Raw data -
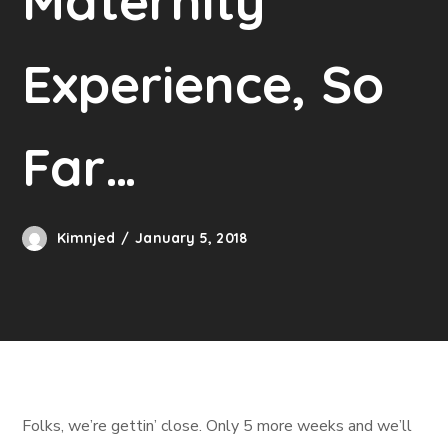
Maternity
Experience, So
Far…
Kimnjed
January 5, 2018
Folks, we’re gettin’ close. Only 5 more weeks and we’ll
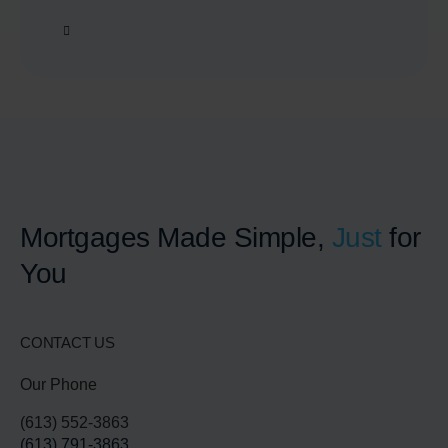
Mortgages Made Simple,
Just
for
You
CONTACT US
Our Phone
(613) 552-3863
(613) 791-3863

Problem to solve - Without the pictures, print the records in full, exactly as they appear.

Reply -
Maternity
Experience, So
Far…
Kimnjed
January 5, 2018
Folks, we’re gettin’ close. Only 5 more weeks and we’ll
Mortgages Made Simple,
Just
for
You
CONTACT US
Our Phone
(613) 552-3863
(613) 791-3863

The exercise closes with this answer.